Homemade Spicy Lamb Sausage with mint

Homemade Spicy Lamb Sausage with Mint – Detailed recipe cooking. Photo Homemade spicy lamb sausage with mint The photodishes: Kat Toych Time: 1 hour. 45 minutes Difficulty: easy Quantity: 15 pcs. 15 cm. Sausages. Recipes use measuring containers volume: 1 cup (st.) – 240 ml. 3/4 cup (st.) – 180 ml. 1/2 cups (st.) – 120 ml. 1/3 cup (st.) – 80 ml. 1/4 cup (Art.) – 60 ml. 1 tablespoon (tbsp.) – 15 ml. 1 teaspoon (tsp) – 5 ml.

Ingredients for the recipe:

  • 1 kg. 350 gr lamb pulp (scapular part), fat and cut the tendon, cut into cubes
  • 450 gr pork fat, diced
  • 1 tbsp. chopped fresh mint
  • 3 chipotle chili peppers in adobo sauce, chop (approximately 60 gr.)
  • 1/4 Art. chopped fresh onions – chives
  • 1 tbsp. l freshly ground black pepper
  • Finely grated zest of 1 orange
  • Coarse salt
  • 1/2 tbsp. cold whole milk, freeze
  • 1/2 tbsp. red wine freeze
  • 1 pork belly 2.4 m long, soak in water for 30 minutes, then fill with fresh water and rinse thoroughly
  • Baguette or crispy buns, served
  • Crumbled feta cheese, for serving
  • Roasted Red Bell Peppers, Served

Recipes with similar ingredients: lamb, pork fat, mint, chipotle pepper in adobo sauce, chives, Orange zest, milk, red wine, pork belly, baguette, feta cheese, sweet pepper

Recipe preparation:

  1. Mix in a bowl lamb, bacon, mint, chipotle peppers, onions – chisel, black pepper, orange zest and 2 tbsp. l salt.

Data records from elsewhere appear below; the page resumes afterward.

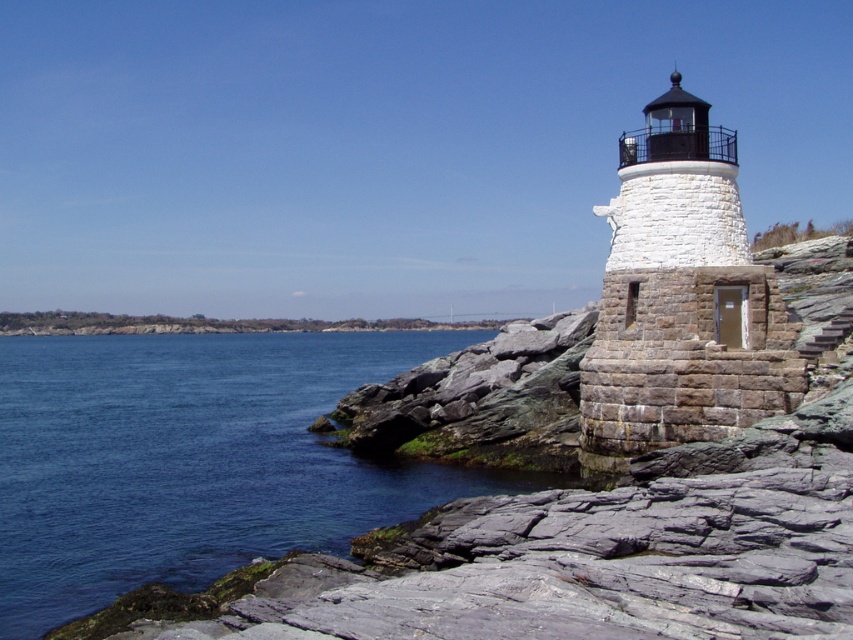 You are standing on the rocky shore looking towards the lighthouse and the stairs. Which object is closer to you, the white stone lighthouse at right or the gray stone stairs at right?

The gray stone stairs at right are closer to you because the white stone lighthouse at right is further away.

You are a tourist standing at the base of the gray stone stairs at right, looking up towards the white stone lighthouse at right. Which direction should you go to reach the lighthouse?

The white stone lighthouse at right is positioned over the gray stone stairs at right, so you should go up the gray stone stairs at right to reach the lighthouse. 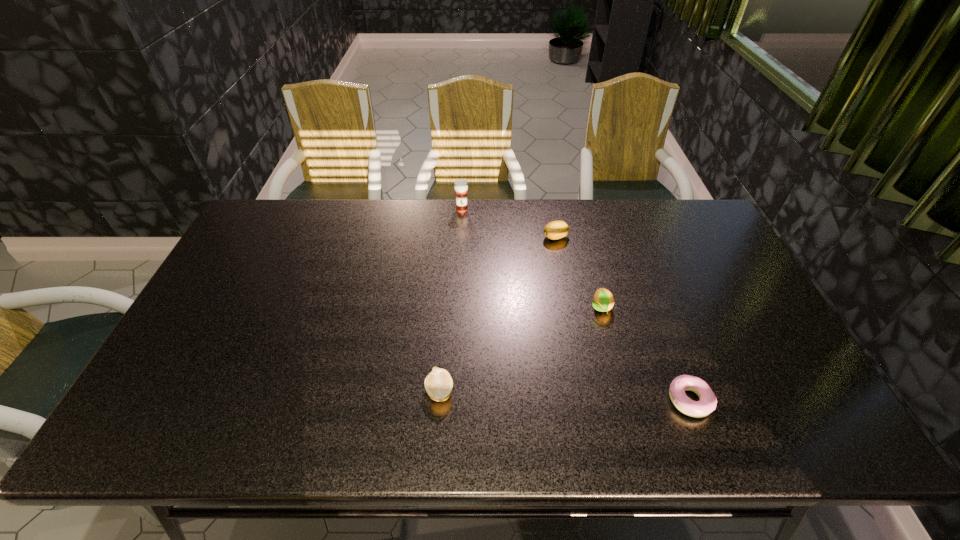 The height and width of the screenshot is (540, 960). In order to click on the tallest object in this screenshot , I will do `click(460, 186)`.

Find the location of `medicine`. medicine is located at coordinates pos(460,186).

Image resolution: width=960 pixels, height=540 pixels. I want to click on the third object from right to left, so click(x=557, y=229).

Where is `the farthest lemon`? The image size is (960, 540). the farthest lemon is located at coordinates (557, 229).

The width and height of the screenshot is (960, 540). Identify the location of the second object from right to left. (603, 301).

Identify the location of the third farthest object. The width and height of the screenshot is (960, 540). (603, 301).

Find the location of a particular element. This screenshot has width=960, height=540. doughnut is located at coordinates (707, 402).

The width and height of the screenshot is (960, 540). Identify the location of the nearest lemon. (438, 383).

What are the coordinates of `the shortest lemon` in the screenshot? It's located at (438, 383).

Image resolution: width=960 pixels, height=540 pixels. I want to click on vacant space positioned 0.260m on the label side of the farthest object, so click(459, 264). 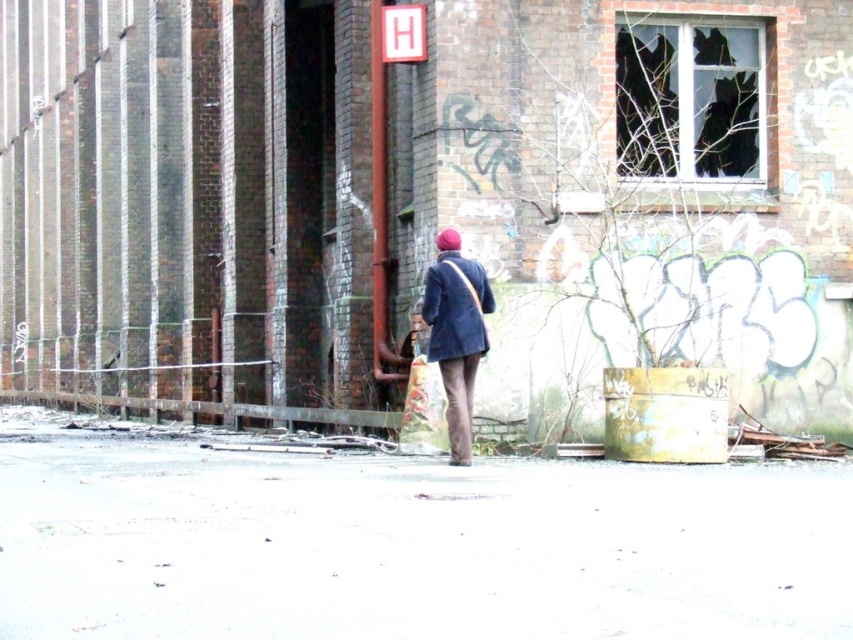 Measure the distance from dark blue fabric coat at center to dark blue woolen sweater at center.

7.95 centimeters

Does dark blue fabric coat at center have a lesser width compared to dark blue woolen sweater at center?

Indeed, dark blue fabric coat at center has a lesser width compared to dark blue woolen sweater at center.

Is point (461, 289) positioned before point (442, 339)?

Yes, it is in front of point (442, 339).

Locate an element on the screen. dark blue fabric coat at center is located at coordinates point(456,333).

Who is higher up, rusty metal fence at lower left or dark blue woolen sweater at center?

dark blue woolen sweater at center is higher up.

The width and height of the screenshot is (853, 640). What do you see at coordinates (213, 406) in the screenshot?
I see `rusty metal fence at lower left` at bounding box center [213, 406].

Find the location of a particular element. rusty metal fence at lower left is located at coordinates (213, 406).

Which is below, concrete pavement at center or dark blue woolen sweater at center?

concrete pavement at center

Locate an element on the screen. Image resolution: width=853 pixels, height=640 pixels. concrete pavement at center is located at coordinates (408, 545).

Where is `concrete pavement at center`? concrete pavement at center is located at coordinates (408, 545). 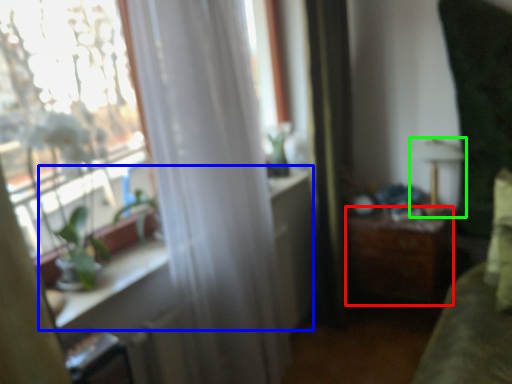 Question: Considering the real-world distances, which object is closest to table (highlighted by a red box)? window sill (highlighted by a blue box) or lamp (highlighted by a green box).

Choices:
 (A) window sill
 (B) lamp

Answer: (B) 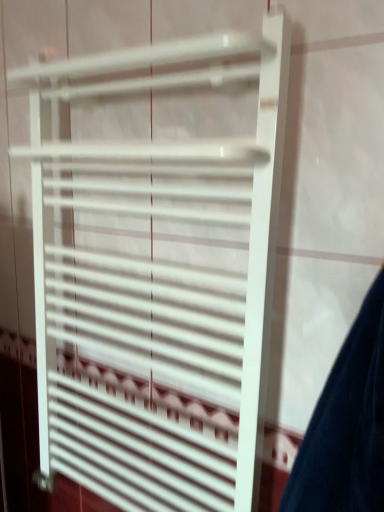 Question: Should I look upward or downward to see white matte radiator at center?

Choices:
 (A) down
 (B) up

Answer: (B) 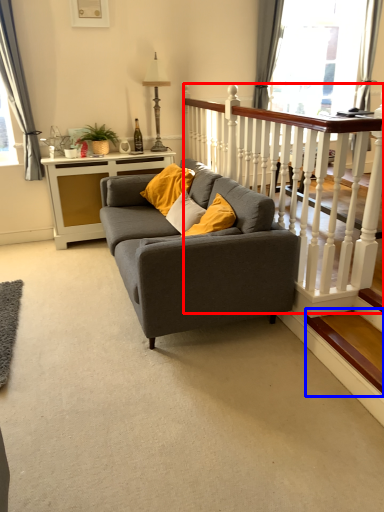 Question: Which object appears farthest to the camera in this image, balustrade (highlighted by a red box) or stairwell (highlighted by a blue box)?

Choices:
 (A) balustrade
 (B) stairwell

Answer: (A) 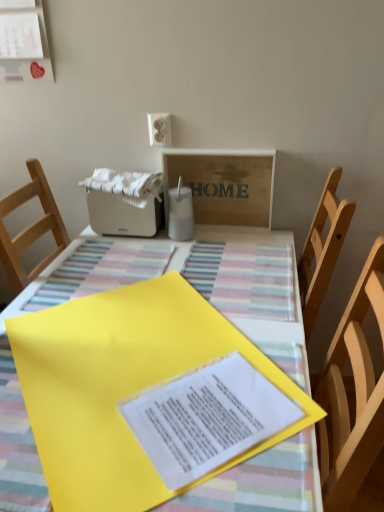 Question: Is matte white paper at upper left not within white plastic toaster at upper center?

Choices:
 (A) yes
 (B) no

Answer: (A)

Question: Is matte white paper at upper left next to white plastic toaster at upper center?

Choices:
 (A) no
 (B) yes

Answer: (A)

Question: From a real-world perspective, does matte white paper at upper left stand above white plastic toaster at upper center?

Choices:
 (A) no
 (B) yes

Answer: (B)

Question: Is matte white paper at upper left thinner than white plastic toaster at upper center?

Choices:
 (A) yes
 (B) no

Answer: (A)

Question: Would you say white plastic toaster at upper center is part of matte white paper at upper left's contents?

Choices:
 (A) yes
 (B) no

Answer: (B)

Question: Does matte white paper at upper left come behind white plastic toaster at upper center?

Choices:
 (A) no
 (B) yes

Answer: (A)

Question: From a real-world perspective, is yellow paper at center positioned over yellow paper at center based on gravity?

Choices:
 (A) yes
 (B) no

Answer: (B)

Question: Does yellow paper at center have a smaller size compared to yellow paper at center?

Choices:
 (A) no
 (B) yes

Answer: (A)

Question: From the image's perspective, is yellow paper at center located above yellow paper at center?

Choices:
 (A) no
 (B) yes

Answer: (A)

Question: Does yellow paper at center have a lesser height compared to yellow paper at center?

Choices:
 (A) no
 (B) yes

Answer: (A)

Question: Does yellow paper at center come in front of yellow paper at center?

Choices:
 (A) yes
 (B) no

Answer: (A)

Question: Would you say yellow paper at center is outside yellow paper at center?

Choices:
 (A) yes
 (B) no

Answer: (A)

Question: Does yellow paper at center have a smaller size compared to yellow paper at center?

Choices:
 (A) no
 (B) yes

Answer: (B) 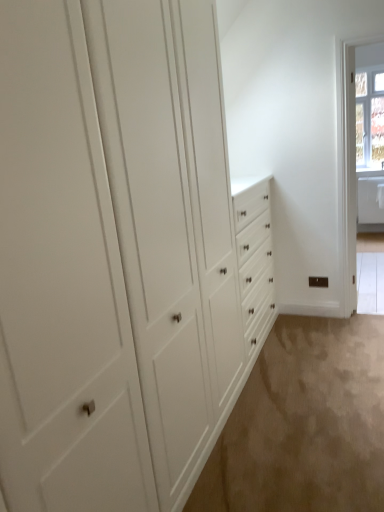 Question: Considering their positions, is beige carpet at lower right located in front of or behind clear glass window at upper right?

Choices:
 (A) front
 (B) behind

Answer: (A)

Question: Is beige carpet at lower right taller or shorter than clear glass window at upper right?

Choices:
 (A) tall
 (B) short

Answer: (B)

Question: From a real-world perspective, relative to clear glass window at upper right, is beige carpet at lower right vertically above or below?

Choices:
 (A) below
 (B) above

Answer: (A)

Question: From their relative heights in the image, would you say clear glass window at upper right is taller or shorter than beige carpet at lower right?

Choices:
 (A) tall
 (B) short

Answer: (A)

Question: Which is correct: clear glass window at upper right is inside beige carpet at lower right, or outside of it?

Choices:
 (A) outside
 (B) inside

Answer: (A)

Question: From the image's perspective, relative to beige carpet at lower right, is clear glass window at upper right above or below?

Choices:
 (A) below
 (B) above

Answer: (B)

Question: Considering the positions of clear glass window at upper right and beige carpet at lower right in the image, is clear glass window at upper right bigger or smaller than beige carpet at lower right?

Choices:
 (A) big
 (B) small

Answer: (B) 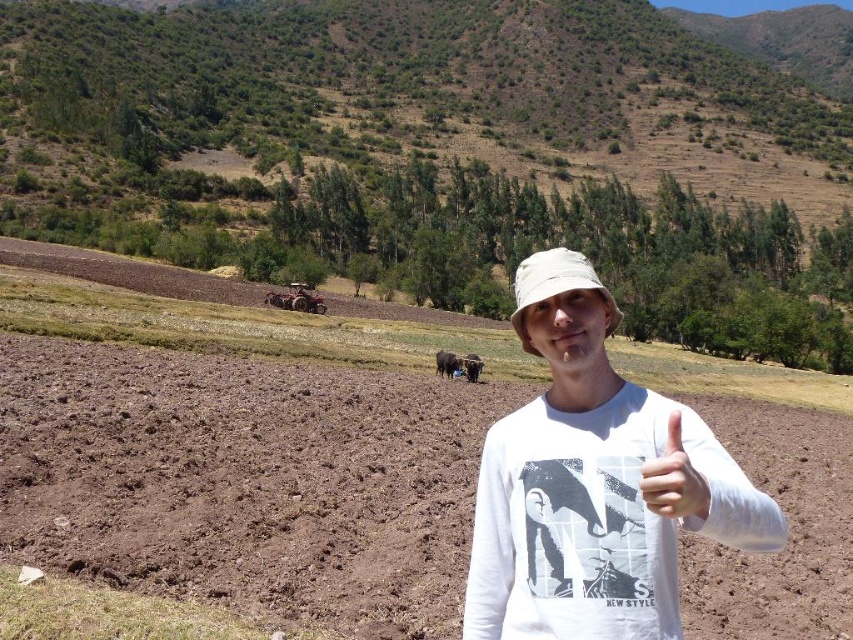 From the picture: You are a drone operator trying to capture a photo of the white cotton shirt at center and the white matte hand at center. The camera has a maximum focus range of 2 meters. Will you be able to capture both objects in focus at the same time?

The white cotton shirt at center is 2.42 meters from the white matte hand at center. Since the maximum focus range is 2 meters, the distance between them exceeds the camera limit. Therefore, both objects cannot be in focus simultaneously.

In the scene shown: You are a photographer trying to capture the scene. You notice the white cotton shirt at center and the white matte hand at center. Which object should you focus on first if you want to ensure both are in sharp focus?

The white cotton shirt at center is further to the viewer than the white matte hand at center. To ensure both are in sharp focus, focus on the white cotton shirt at center first since it is closer, and the depth of field will likely include the hand behind it. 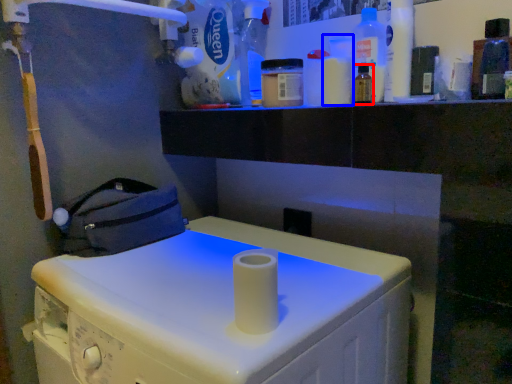 Question: Which object appears closest to the camera in this image, bottle (highlighted by a red box) or bottle (highlighted by a blue box)?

Cover wrap and refrigerate overnight.
  2. In 30 minutes before starting the mincemeat, place everything tools (including parts of a meat grinder, a bowl from a stationary mixer, nozzle in the form of a scapula and part of a sausage syringe) in freezer.
  3. Insert a perforated disc with small holes. Pass the meat through a meat grinder into a chilled bowl mixer. Cool for 30 minutes, then set the bowl in mixer. Add milk and wine to the minced meat and mix on medium speed, until smooth.
  4. Stuff the belly with minced meat and refrigerate overnight.
  5. Before cooking, pierce each sausage in several places. Fry sausage at medium temperature, turning, until until the minced meat in the center warms up to 65 ° C., 10 – 12 min
  6. Cut the sausages in half lengthwise, put on a toasted baguette and sprinkle with feta and sweet pepper.